Unfortunately, crypto hoaxes do occasionally happen, so this guide looks at how savvy investors can protect their money online.
£146m Cost Of Crypto Fraud
Action Fraud is a UK-wide reporting centre, collating statistics about a broad range of cybercrimes and fraud.
In 2021, it reported that crypto scams had cost victims over £146 million, almost 30 per cent higher than in the previous year.
To expand a little on that figure:
- The average instance of crypto fraud costs the victim just over £20,500.
- 11 per cent of reports came from investors aged between 18 and 25.
- More than half of the victims were aged between 18 and 45.
The UK Treasury Committee has published a series of recommendations calling for legal reforms to tackle the scale of the problem.
There are countless tactics that criminals will use to try and present a sophisticated ruse that isn’t easy to spot.
Most of the time, a scam starts with a promotion offering low-threshold investment opportunities to buy into mining or investment projects, with guaranteed high returns, typically advertised through social media to younger users.
The best approach for investors is to thoroughly research any offers, make trades through a respected exchange or broker, and never engage in crypto transactions with an unverified third party.

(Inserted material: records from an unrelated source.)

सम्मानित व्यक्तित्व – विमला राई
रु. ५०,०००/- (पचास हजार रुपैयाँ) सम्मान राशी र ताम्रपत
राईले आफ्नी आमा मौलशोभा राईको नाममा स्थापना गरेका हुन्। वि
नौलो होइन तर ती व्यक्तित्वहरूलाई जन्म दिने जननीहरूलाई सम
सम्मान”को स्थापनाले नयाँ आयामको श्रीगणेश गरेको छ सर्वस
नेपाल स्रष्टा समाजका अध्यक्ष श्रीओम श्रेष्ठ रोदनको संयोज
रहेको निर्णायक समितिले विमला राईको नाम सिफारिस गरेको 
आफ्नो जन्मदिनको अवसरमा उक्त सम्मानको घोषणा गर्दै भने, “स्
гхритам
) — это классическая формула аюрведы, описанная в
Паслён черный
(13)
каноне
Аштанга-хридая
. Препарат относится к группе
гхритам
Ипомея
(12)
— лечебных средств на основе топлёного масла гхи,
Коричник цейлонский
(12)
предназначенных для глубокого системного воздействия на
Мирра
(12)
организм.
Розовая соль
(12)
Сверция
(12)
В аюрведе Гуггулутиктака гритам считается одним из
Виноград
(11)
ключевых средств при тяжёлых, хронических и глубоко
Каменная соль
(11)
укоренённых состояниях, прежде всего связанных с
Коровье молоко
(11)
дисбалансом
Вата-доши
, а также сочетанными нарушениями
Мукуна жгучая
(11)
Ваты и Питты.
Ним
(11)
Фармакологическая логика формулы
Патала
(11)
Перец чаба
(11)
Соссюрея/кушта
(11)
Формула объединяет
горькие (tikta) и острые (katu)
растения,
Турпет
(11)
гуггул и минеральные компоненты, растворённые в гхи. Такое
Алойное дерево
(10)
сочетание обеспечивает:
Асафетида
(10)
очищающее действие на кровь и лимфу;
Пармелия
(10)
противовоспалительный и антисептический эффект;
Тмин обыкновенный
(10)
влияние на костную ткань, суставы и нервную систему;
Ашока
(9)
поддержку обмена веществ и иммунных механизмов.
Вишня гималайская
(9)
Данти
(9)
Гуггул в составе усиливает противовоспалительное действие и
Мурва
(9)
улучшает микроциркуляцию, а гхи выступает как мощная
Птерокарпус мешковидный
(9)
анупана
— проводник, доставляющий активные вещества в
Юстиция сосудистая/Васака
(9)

Cryptocurrency Scams In 2022
Unlawful activities targeting unsuspecting investors usually have one of two objectives:
- Gain access to a digital wallet or verification information to steal crypto, security codes or private financial information.
- Get the target to transfer crypto to the scammer under the premise of investing or buying into a business prospect.
Here are some schemes reported in recent months:
Crypto investment fraud
A standard approach for a crypto scammer is to advertise an investment scheme or high-profit option, inviting new traders to try their hand at crypto, usually with a guaranteed minimum return.
As with any investment, there is no possible way that anyone can offer guarantees, and crypto is particularly high risk – this promise of a high yield will always, inevitably turn out to be a lie.
Misleading websites may look trustworthy, indicative of the level of financial backing a criminal enterprise will pour into this type of scam to get individuals on board.
Often, victims don’t know they have been tricked until they try to make a withdrawal and can be targeted repeatedly with a dummy account showing an ever-increasing balance that doesn’t exist.
Extortion crypto scams
Extortion, or blackmail, is also on the rise although in many cases, the scammer does not have any of the information they claim.
Many cases begin with an email or message stating that a hacker has retrieved sensitive personal details, proof of illicit activities or other compromising information.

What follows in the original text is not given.